Community Safety overview


Crime in England and Wales 2022/23

The latest publication from the Crime Survey for England and Wales (CSEW) for 12 months ending March 2023 reports that whilst overall crime has decreased, many types of crime have returned to pre-pandemic levels in England and Wales. The crime survey is only reported on at England and Wales level, so police recorded crime is used for the local authority picture.

Latest full year figures from the Home Office for 2022/23 on police recorded crime show that there were 130,378 crimes (excluding fraud) in the Lancashire-14 area. This represents a decrease of 6.1% (-8,475 crimes) in the Lancashire-14 area compared with 2021/22. This was lower than the increase seen in England and Wales (5%). Violence against the person accounts for 42% of all recorded crime in Lancashire-14, and has seen a decrease of 9% (-5,573 crimes) on the previous year. Whilst possession of weapons had the largest increase of 13% (1,654 crimes), it accounted for only 1% of all recorded crime in Lancashire-14. 

Data for Community Safety Partnerships areas shows that in the year ending March 2023 there were 90,195 recorded crimes (excluding fraud) in the Lancashire-12 area in the 12 months ending March 2023.  This was a 6.4% decrease,(-6,196 crimes) on the 12 months previous. When compared with pre-pandemic recorded crime (2019/20), there was a 10% decrease in recorded crime.

Blackpool at 160 offences per 1,000 population heads the table of districts within Lancashire-14. The borough has the fifth highest crime rate, second highest rate for violence against the person and sexual offences, of any Community Safety Partnership (CSP) in England and Wales. Numbers will be affected by the size of the resident population relative to the transient or visiting populations and may therefore over-represent the number of crimes relative to the real population of potential victims.

Preston is the only area that saw a rise in crime in 2022/23 in Lancashire, 11%, predominantly driven by Theft Offences. South Ribble saw a 30% reduction in crimes in 2022/23 compared with the 12 months previous.

Ribble Valley, has the lowest crime rate (38) of the 296 CSPs in England and Wales.

Please note, there have been changes both in categories recorded and in recording practice which have significantly impacted the figures. The crime data integrity re-inspection 2019 judged that Lancashire Constabulary has significantly improved its crime-recording arrangements since the 2017 inspection and is therefore recording more crime. Lancashire Constabulary moved to a new crime recording system in November 2018.

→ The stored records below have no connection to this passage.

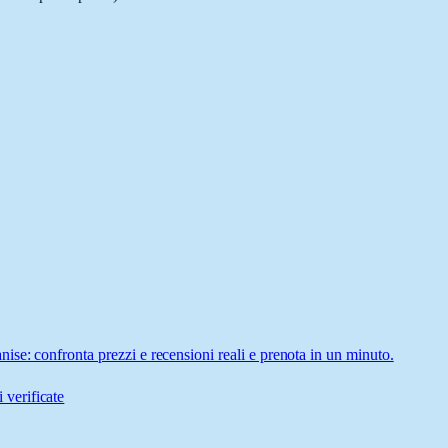
se: confronta prezzi e recensioni reali e prenota in un minuto.
 verificate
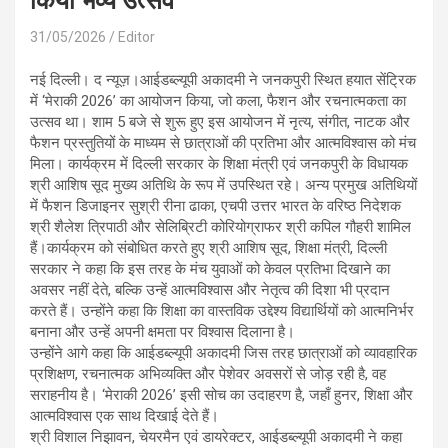
किया भव्य उत्सव
31/05/2026
Editor
नई दिल्ली। द न्यूज़।आईडब्ल्यूपी अकादमी ने जनकपुरी स्थित हयात सेंट्रिक
में ‘मेराकी 2026’ का आयोजन किया, जो कला, फैशन और रचनात्मकता का
उत्सव था। शाम 5 बजे से शुरू हुए इस आयोजन में नृत्य, संगीत, नाटक और
फैशन प्रस्तुतियों के माध्यम से छात्राओं की प्रतिभा और आत्मविश्वास को मंच
मिला। कार्यक्रम में दिल्ली सरकार के शिक्षा मंत्री एवं जनकपुरी के विधायक
श्री आशिष सूद मुख्य अतिथि के रूप में उपस्थित रहे। अन्य प्रमुख अतिथियों
में फैशन डिजाइनर सुश्री रीना ढाका, एचपी उत्तर भारत के वरिष्ठ निदेशक
श्री शैलेश त्रिपाठी और सेलिब्रिटी कोरियोग्राफर श्री कपिल गौहरी शामिल
हैं।कार्यक्रम को संबोधित करते हुए श्री आशिष सूद, शिक्षा मंत्री, दिल्ली
सरकार ने कहा कि इस तरह के मंच युवाओं को केवल प्रतिभा दिखाने का
अवसर नहीं देते, बल्कि उन्हें आत्मविश्वास और नेतृत्व की दिशा भी प्रदान
करते हैं। उन्होंने कहा कि शिक्षा का वास्तविक उद्देश्य विद्यार्थियों को आत्मनिर्भर
बनाना और उन्हें अपनी क्षमता पर विश्वास दिलाना है।
उन्होंने आगे कहा कि आईडब्ल्यूपी अकादमी जिस तरह छात्राओं को व्यावहारिक
प्रशिक्षण, रचनात्मक अभिव्यक्ति और पेशेवर अवसरों से जोड़ रही है, वह
सराहनीय है। ‘मेराकी 2026’ इसी सोच का उदाहरण है, जहाँ हुनर, शिक्षा और
आत्मविश्वास एक साथ दिखाई देते हैं।
श्री विशाल निझावन, चेयरमैन एवं डायरेक्टर, आईडब्ल्यूपी अकादमी ने कहा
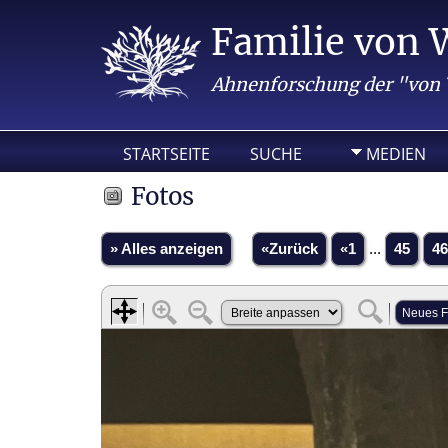
Familie von 
Ahnenforschung der "von
STARTSEITE
SUCHE
MEDIEN
Fotos
» Alles anzeigen
«Zurück
«1
...
45
46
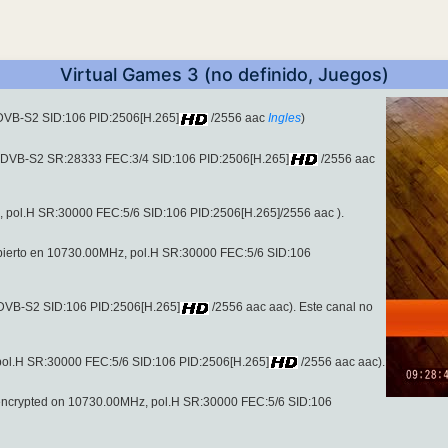
Virtual Games 3 (no definido, Juegos)
(DVB-S2 SID:106 PID:2506[H.265]
/2556 aac
Ingles
)
 (DVB-S2 SR:28333 FEC:3/4 SID:106 PID:2506[H.265]
/2556 aac
 pol.H SR:30000 FEC:5/6 SID:106 PID:2506[H.265]/2556 aac ).
abierto en 10730.00MHz, pol.H SR:30000 FEC:5/6 SID:106
(DVB-S2 SID:106 PID:2506[H.265]
/2556 aac aac). Este canal no
 pol.H SR:30000 FEC:5/6 SID:106 PID:2506[H.265]
/2556 aac aac).
unencrypted on 10730.00MHz, pol.H SR:30000 FEC:5/6 SID:106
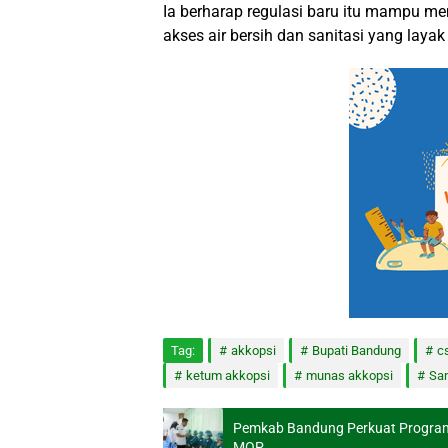
Ia berharap regulasi baru itu mampu 
akses air bersih dan sanitasi yang laya
Tag:
akkopsi
Bupati Bandung
c
ketum akkopsi
munas akkopsi
San
Pemkab Bandung Perkuat Program
MOP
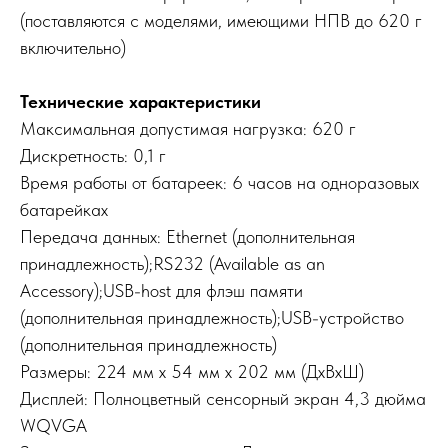
(поставляются с моделями, имеющими НПВ до 620 г
включительно)
Технические характеристики
Максимальная допустимая нагрузка: 620 г
Дискретность: 0,1 г
Время работы от батареек: 6 часов на одноразовых
батарейках
Передача данных: Ethernet (дополнительная
принадлежность);RS232 (Available as an
Accessory);USB-host для флэш памяти
(дополнительная принадлежность);USB-устройство
(дополнительная принадлежность)
Размеры: 224 мм x 54 мм x 202 мм (ДxВxШ)
Дисплей: Полноцветный сенсорный экран 4,3 дюйма
WQVGA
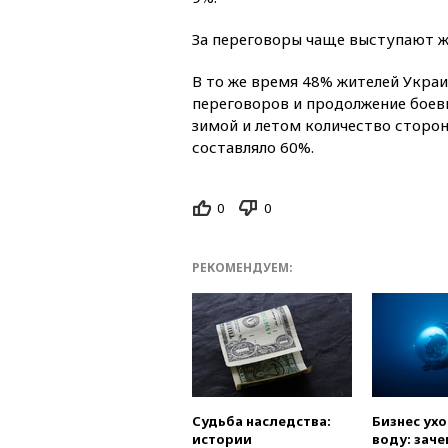
За переговоры чаще выступают 
В то же время 48% жителей Украи
переговоров и продолжение боев
зимой и летом количество сторон
составляло 60%.
0
0
РЕКОМЕНДУЕМ:
Судьба наследства:
Бизнес ух
истории
воду: заче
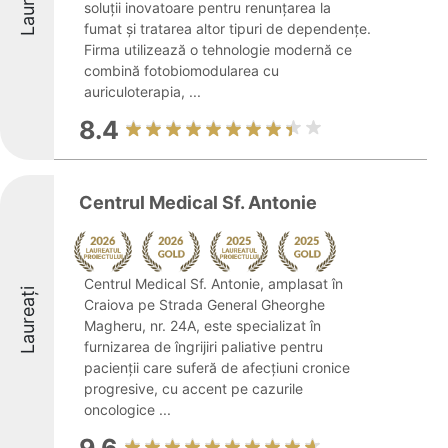
Laureați
soluții inovatoare pentru renunțarea la
fumat și tratarea altor tipuri de dependențe.
Firma utilizează o tehnologie modernă ce
combină fotobiomodularea cu
auriculoterapia, ...
8.4
Centrul Medical Sf. Antonie
Centrul Medical Sf. Antonie, amplasat în
Laureați
Craiova pe Strada General Gheorghe
Magheru, nr. 24A, este specializat în
furnizarea de îngrijiri paliative pentru
pacienții care suferă de afecțiuni cronice
progresive, cu accent pe cazurile
oncologice ...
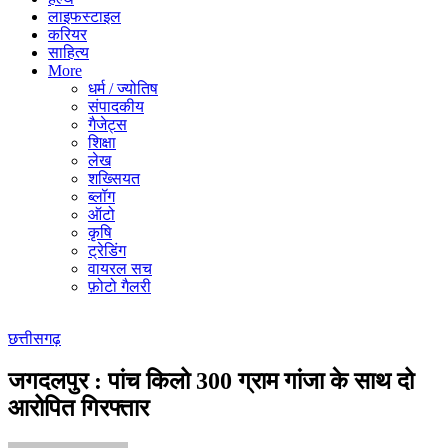
लाइफस्टाइल
करियर
साहित्य
More
धर्म / ज्योतिष
संपादकीय
गैजेट्स
शिक्षा
लेख
शख्सियत
ब्लॉग
ऑटो
कृषि
ट्रेडिंग
वायरल सच
फ़ोटो गैलरी
छत्तीसगढ़
जगदलपुर : पांच किलो 300 ग्राम गांजा के साथ दो
आरोपित गिरफ्तार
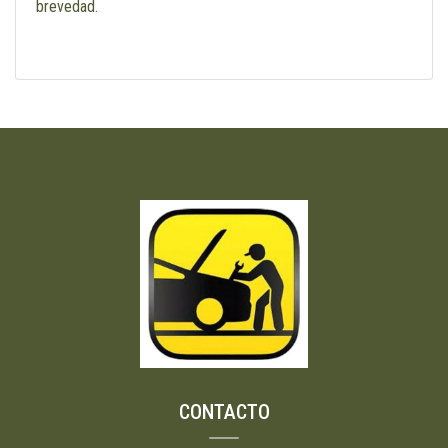
brevedad.
CONTACTO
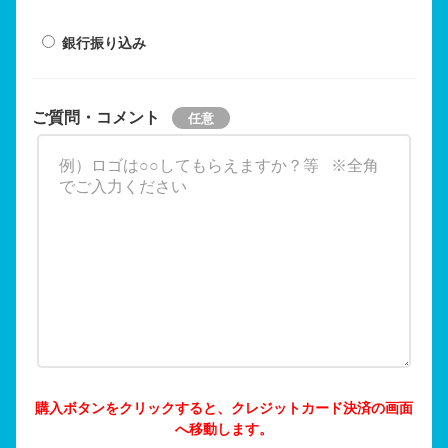
銀行振り込み
ご質問・コメント
購入ボタンをクリックすると、クレジットカード決済の画面
へ移動します。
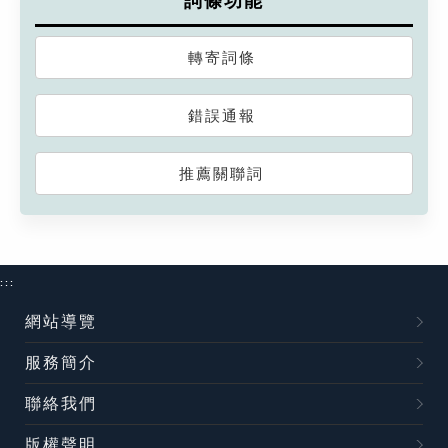
詞條功能
轉寄詞條
錯誤通報
推薦關聯詞
:::
網站導覽
服務簡介
聯絡我們
版權聲明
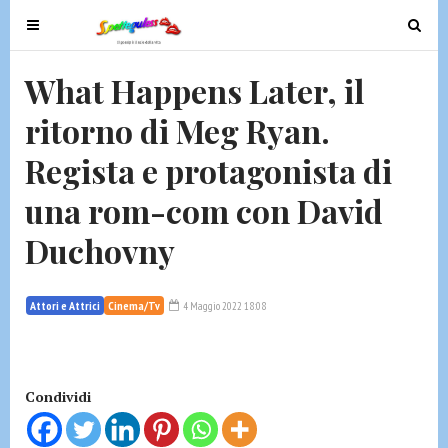
T
T
o
o
g
g
What Happens Later, il
g
g
ritorno di Meg Ryan.
l
l
e
e
Regista e protagonista di
n
n
a
a
una rom-com con David
v
v
Duchovny
i
i
g
g
a
a
Attori e Attrici
Cinema/Tv
4 Maggio 2022 18:08
t
t
i
i
o
o
n
n
Condividi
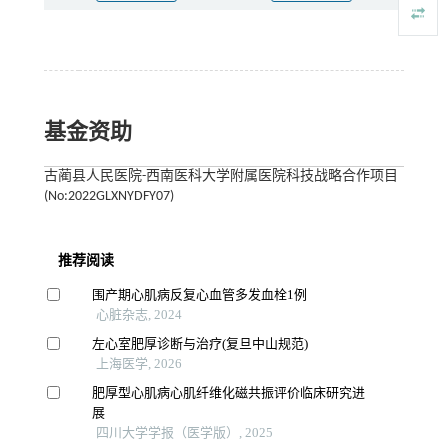
基金资助
古蔺县人民医院-西南医科大学附属医院科技战略合作项目
(No:2022GLXNYDFY07)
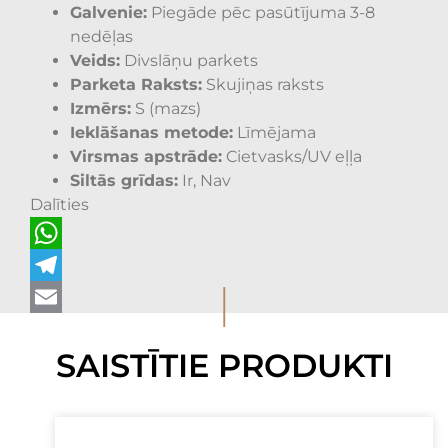
Galvenie:
Piegāde pēc pasūtījuma 3-8
nedēļas
Veids:
Divslāņu parkets
Parketa Raksts:
Skujiņas raksts
Izmērs:
S (mazs)
Ieklāšanas metode:
Līmējama
Virsmas apstrāde:
Cietvasks/UV eļļa
Siltās grīdas:
Ir, Nav
Dalīties
WhatsApp
I
Telegram
Email
SAISTĪTIE PRODUKTI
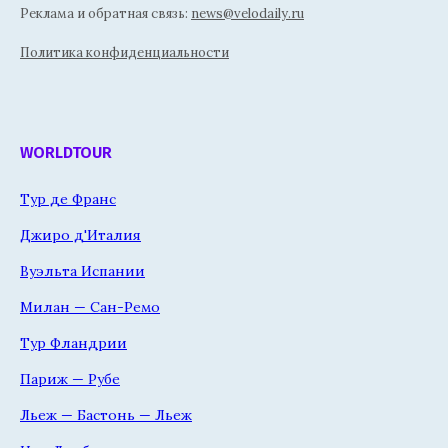
Реклама и обратная связь:
news@velodaily.ru
Политика конфиденциальности
WORLDTOUR
Тур де Франс
Джиро д'Италия
Вуэльта Испании
Милан — Сан-Ремо
Тур Фландрии
Париж — Рубе
Льеж — Бастонь — Льеж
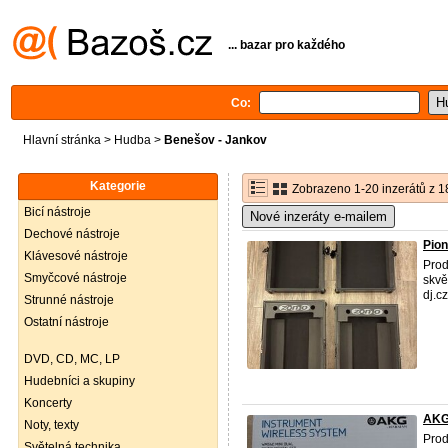
... bazar pro každého
Co:
Hlavní stránka
>
Hudba
>
Benešov - Jankov
Kategorie
Zobrazeno 1-20 inzerátů z 1
Bicí nástroje
Nové inzeráty e-mailem
Dechové nástroje
Pio
Klávesové nástroje
Pro
Smyčcové nástroje
skvě
dj.c
Strunné nástroje
Ostatní nástroje
DVD, CD, MC, LP
Hudebníci a skupiny
Koncerty
AKG
Noty, texty
Prod
Světelná technika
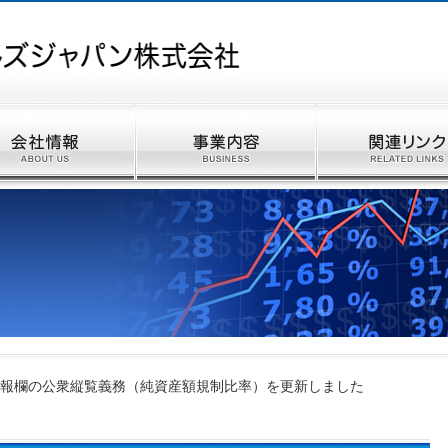
報欄の公衆縦覧義務（純資産額規制比率）を更新しました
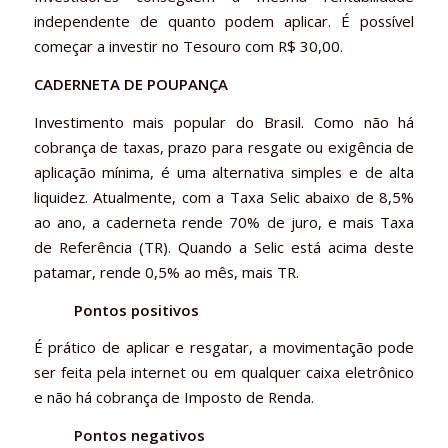
independente de quanto podem aplicar. É possível
começar a investir no Tesouro com R$ 30,00.
CADERNETA DE POUPANÇA
Investimento mais popular do Brasil. Como não há
cobrança de taxas, prazo para resgate ou exigência de
aplicação mínima, é uma alternativa simples e de alta
liquidez. Atualmente, com a Taxa Selic abaixo de 8,5%
ao ano, a caderneta rende 70% de juro, e mais Taxa
de Referência (TR). Quando a Selic está acima deste
patamar, rende 0,5% ao mês, mais TR.
Pontos positivos
É prático de aplicar e resgatar, a movimentação pode
ser feita pela internet ou em qualquer caixa eletrônico
e não há cobrança de Imposto de Renda.
Pontos negativos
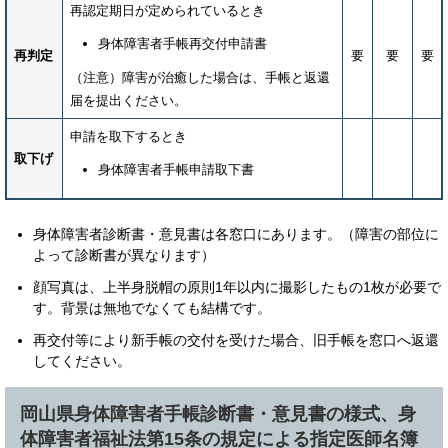
再認定期日が定められているとき
身体障害者手帳再交付申請書
再判定
要
要
要
（注意）障害が治癒した場合は、手帳と返還
届を提出ください。
申請を取下するとき
取下げ
身体障害者手帳申請取下書
身体障害者診断書・意見書は各窓口にあります。（障害の部位に
よって診断書が異なります）
顔写真は、上半身脱帽の原則1年以内に撮影したもの1枚が必要で
す。背景は無地でなくても結構です。
再交付等により新手帳の交付を受けた場合、旧手帳を窓口へ返還
してください。
岡山県身体障害者手帳診断書・意見書の様式、身
体障害者福祉法第15条の規定による指定医師名簿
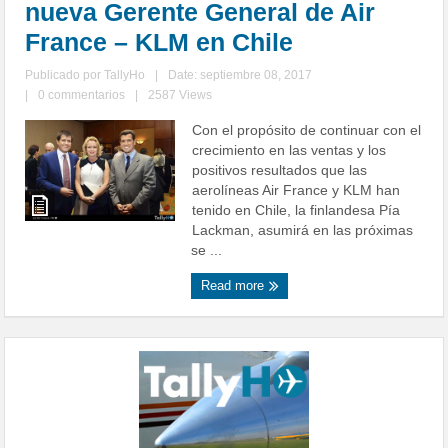
nueva Gerente General de Air
France – KLM en Chile
Publicado por
TallyHo
|
Date: septiembre 08, 2017
|
0 commentarios
|
2587 Views
Con el propósito de continuar con el
crecimiento en las ventas y los
positivos resultados que las
aerolíneas Air France y KLM han
tenido en Chile, la finlandesa Pía
Lackman, asumirá en las próximas
se ...
Read more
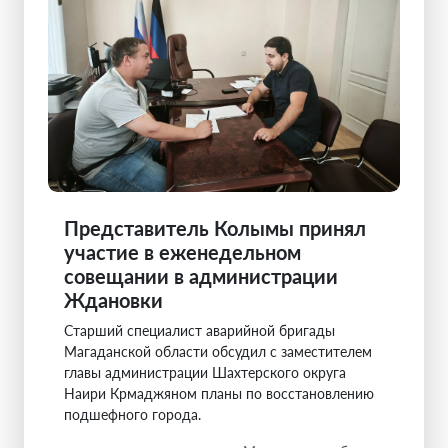
Представитель Колымы принял
участие в еженедельном
совещании в администрации
Ждановки
Старший специалист аварийной бригады
Магаданской области обсудил с заместителем
главы администрации Шахтерского округа
Наири Крмаджяном планы по восстановлению
подшефного города.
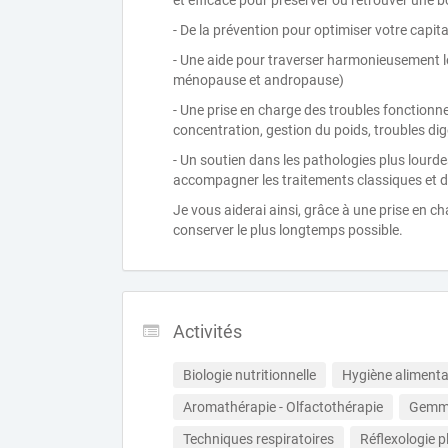
et efficace pour préserver ou retrouver une b
- De la prévention pour optimiser votre capit
- Une aide pour traverser harmonieusement les
ménopause et andropause)
- Une prise en charge des troubles fonctionne
concentration, gestion du poids, troubles diges
- Un soutien dans les pathologies plus lourd
accompagner les traitements classiques et d
Je vous aiderai ainsi, grâce à une prise en c
conserver le plus longtemps possible.
Activités
Biologie nutritionnelle
Hygiène alimentai
Aromathérapie - Olfactothérapie
Gemmo
Techniques respiratoires
Réflexologie p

The full report can be downloaded below.

Power BI reports visualising the recorded crime data are available to view on the dashboard page.

Lancashire strategic assessment 2022-25

The 2022-2025 strategic assessment states: this assessment highlights some of the key issues and risks across Lancashire which affect the local communities. They require multi-agency engagement to improve safeguarding, reduce vulnerability, reduce crime and anti-social behaviour, and improve the well-being of our residents. 

When looking at crime in a different perspective – harm – and using the ONS Crime Severity Tool, these volume crimes account for 20% of harm across the county. Using the ONS Crime Severity Tool to look at the most harmful crime categories, gives a different picture to that mentioned above. The most harmful crime types include residential and commercial burglary, assaults, wounding, rape, robbery and sexual activity involving a child. These crimes account for 25% of the volume, but 68% of harm. Investigations into the most harmful crimes are also the most resource intensive, not just for the police, but for partners as well. The score for each partnership can be seen on page 7 of the community safety dashboard.

As part of the strategic process a Living in Lancashire survey was conducted, sending out 2,916 questionnaires to residents across Lancashire. There was a 68% (1,991) response rate with all community safety, crime and policing questions answered by respondents. Analysis of the results found the following highlights:

  • 85% of respondents felt safe in their local area – with the age group of 60 yrs+ feeling most safe (88%).
  • A lack of police presence (14%) was the most significant reason why respondents felt unsafe in their local area.
  • More than three-quarters of respondents felt that issues with violence, sexual exploitation and organised crime were not a big problem.
  • 38% of respondents felt that burglary, with half of respondents aged 25-44 years, was a problem.
  • 53% felt drug dealing was a problem in their area, with respondents aged 25-59 years having most concern.
  • Dangerous driving was seen as a big problem for 49% of respondents (increase from previous survey).
  • Less than half of respondents felt that the police and other local public services are dealing with crime and ASB successfully – this has been reducing in recent surveys.
  • Cleanliness of the streets (34%) and access to green areas (12%) were issues that had increased in dissatisfaction in local communities.